What follows is a set of entries. Repeat them exactly, but not their pictures.

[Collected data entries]
+ + + + +

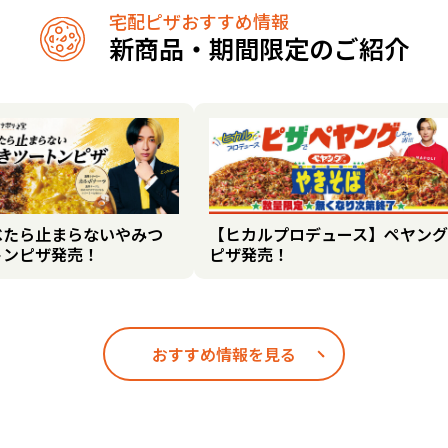
宅配ピザおすすめ情報
新商品・期間限定のご紹介
べたら止まらないやみつ
【ヒカルプロデュース】ペヤング
トンピザ発売！
ピザ発売！
おすすめ情報を見る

+ + + + +

SOLUTION FOR THIS EXERCISE ▸
宅配ピザおすすめ情報
新商品・期間限定のご紹介
べたら止まらないやみつ
【ヒカルプロデュース】ペヤング
トンピザ発売！
ピザ発売！
おすすめ情報を見る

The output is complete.